Till Reiners ist einer, der so ist wie alle und bislang hat er das für etwas Positives gehalten. Da wo Till ist, ist es nicht trendy. Schon sein Name ist nicht hip, und dann wohnt er auch noch am Rande des Ruhrgebiets und trägt einen Seitenscheitel. Er hat eine Frau und ein Kind und ein Leben wie eine Tatort-Folge: ziemlich deutsch, mäßig spannend, mit wenig Sex, und man ahnt nach der Hälfte, wie es ausgehen wird. Bis Nappo auftaucht, ein Kerl mit einer Tätowierung, einer Sporttasche und einer echten Waffe. Plötzlich ist alles anders: Ein Kaninchen stirbt, ein Mann wird zusammengeschlagen, ein unflotter Dreier findet statt und Bruce Springsteen spielt dazu. Außerdem fehlen der Dresdner Bank 30 000 Euro. Und Till Reiners ist auch nicht mehr, was er mal war ...
Autorenporträt
Ralf Husmann ist Autor von "Stromberg", "Dr. Psycho" und "Der kleine Mann" sowie Kolumnist für "KulturSPIEGEL" und "Playboy". Er wurde mehrfach mit dem Deutschen Comedy-Preis, dem Deutschen Fernsehpreis sowie dem Grimme-Preis ausgezeichnet.
Rezensionen

Perlentaucher-Notiz zur TAZ-Rezension

Etwas verwundert fragt sich Rezensent David Denk, ob all die Käufer dieses Bestsellers das Buch auch gelesen haben. So recht begreift er dessen Erfolg nicht. Kein Witz, kein Tempo. Langweiliges Thema. Ein Held, der seine Leser mit Sexismus, Selbstmitleid und blöden Sprüchen nervt. Auch die Banane auf dem Cover weiß unser Rezensent nicht so recht in den thematischen Zusammenhang des Buchs einzuordnen (das Verhältnis der Geschlechter zueinander) und zeigt sich auch über manch verquirlten Satz des Buches verstört. "Zuschüttung mit philosophisch verbrämtem Gedankenmüll, nein Danke!" ruft der Rezensent schließlich mit Empörung aus und wünscht sich demnächst Besseres auf der Spiegel-Bestsellerliste.
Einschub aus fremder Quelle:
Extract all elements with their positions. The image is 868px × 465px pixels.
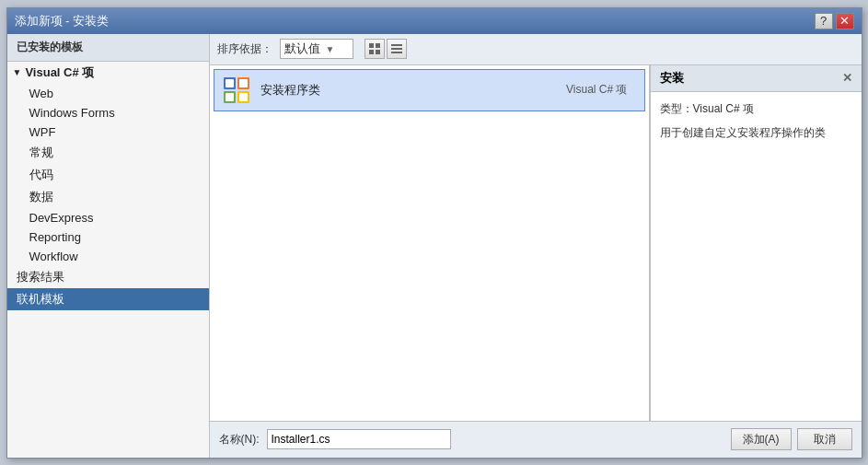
sidebar-item-label: Reporting [29,230,81,244]
sidebar-item-label: Workflow [29,250,78,263]
svg-rect-2 [369,50,374,54]
sidebar-item-web[interactable]: Web [7,84,209,103]
sort-label: 排序依据： [217,41,272,57]
svg-rect-1 [376,43,380,48]
content-and-right: 安装程序类 Visual C# 项 安装 ✕ 类型：Visual C# 项 用于… [210,65,862,421]
svg-rect-6 [391,52,402,53]
sidebar-item-label: 常规 [29,145,53,161]
sidebar-item-label: DevExpress [29,211,94,225]
sidebar-item-label: 代码 [29,167,53,183]
installer-class-icon [222,76,251,105]
panel-close-button[interactable]: ✕ [842,71,852,85]
item-name: 安装程序类 [260,82,558,99]
svg-rect-13 [226,93,234,101]
bottom-left: 名称(N): [219,429,451,449]
sidebar-item-label: WPF [29,125,56,139]
list-view-button[interactable] [387,39,407,59]
svg-rect-11 [226,79,234,87]
sidebar-item-label: 数据 [29,189,53,205]
svg-rect-14 [239,93,248,101]
panel-type: 类型：Visual C# 项 [660,101,852,117]
sidebar-item-normal[interactable]: 常规 [7,142,209,164]
title-bar-buttons: ? ✕ [815,13,854,29]
add-button[interactable]: 添加(A) [731,428,792,450]
svg-rect-0 [369,43,374,48]
content-list: 安装程序类 Visual C# 项 [210,65,650,421]
help-button[interactable]: ? [815,13,833,29]
sidebar-item-reporting[interactable]: Reporting [7,227,209,247]
bottom-buttons: 添加(A) 取消 [731,428,852,450]
right-panel: 安装 ✕ 类型：Visual C# 项 用于创建自定义安装程序操作的类 [650,65,862,421]
svg-rect-5 [391,48,402,50]
sidebar-item-online-templates[interactable]: 联机模板 [7,288,209,310]
close-button[interactable]: ✕ [836,13,854,29]
name-input[interactable] [267,429,451,449]
dialog: 添加新项 - 安装类 ? ✕ 已安装的模板 ▼ Visual C# 项 Web … [6,7,862,459]
svg-rect-4 [391,44,402,46]
sort-value: 默认值 [284,41,320,57]
grid-icon [368,42,381,55]
sort-dropdown[interactable]: 默认值 ▼ [280,39,353,59]
list-item[interactable]: 安装程序类 Visual C# 项 [214,69,645,111]
sidebar-item-workflow[interactable]: Workflow [7,247,209,266]
sidebar-item-wpf[interactable]: WPF [7,122,209,142]
main-area: 排序依据： 默认值 ▼ [210,34,862,458]
sidebar-item-code[interactable]: 代码 [7,164,209,186]
right-panel-content: 类型：Visual C# 项 用于创建自定义安装程序操作的类 [651,92,862,421]
panel-description: 用于创建自定义安装程序操作的类 [660,124,852,141]
sidebar-item-label: 联机模板 [17,291,64,308]
toolbar: 排序依据： 默认值 ▼ [210,34,862,65]
view-buttons [365,39,407,59]
sidebar-header: 已安装的模板 [7,34,209,62]
sidebar-item-label: 搜索结果 [17,269,64,285]
right-panel-title: 安装 [660,70,684,87]
sidebar-item-search-results[interactable]: 搜索结果 [7,266,209,288]
grid-view-button[interactable] [365,39,385,59]
title-bar-text: 添加新项 - 安装类 [15,13,110,29]
sidebar-item-visual-csharp[interactable]: ▼ Visual C# 项 [7,62,209,84]
dropdown-arrow-icon: ▼ [326,44,335,54]
item-category: Visual C# 项 [566,82,627,98]
dialog-body: 已安装的模板 ▼ Visual C# 项 Web Windows Forms W… [7,34,862,458]
right-panel-header: 安装 ✕ [651,65,862,92]
svg-rect-12 [239,79,248,87]
list-icon [390,42,403,55]
sidebar-item-devexpress[interactable]: DevExpress [7,208,209,227]
sidebar: 已安装的模板 ▼ Visual C# 项 Web Windows Forms W… [7,34,210,458]
sidebar-item-data[interactable]: 数据 [7,186,209,208]
title-bar: 添加新项 - 安装类 ? ✕ [7,8,862,34]
svg-rect-3 [376,50,380,54]
cancel-button[interactable]: 取消 [797,428,852,450]
name-label: 名称(N): [219,432,260,448]
expand-icon: ▼ [13,67,22,77]
sidebar-item-label: Windows Forms [29,106,115,120]
item-icon [222,76,251,105]
sidebar-item-windows-forms[interactable]: Windows Forms [7,103,209,122]
sidebar-item-label: Web [29,87,54,100]
bottom-bar: 名称(N): 添加(A) 取消 [210,421,862,458]
sidebar-item-label: Visual C# 项 [25,64,94,81]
© Perlentaucher Medien GmbH

Frankfurter Allgemeine Zeitung - Rezension
Frankfurter Allgemeine Zeitung | Besprechung von 28.11.2008

Mein Leben mit Rolf Zuckowski

Seitengescheitelt und entscheidungsschwach: Der Drehbuchautor Ralf Husmann hat den Entwicklungsroman eines Vorzeigespießers aus dem Ruhrpott geschrieben.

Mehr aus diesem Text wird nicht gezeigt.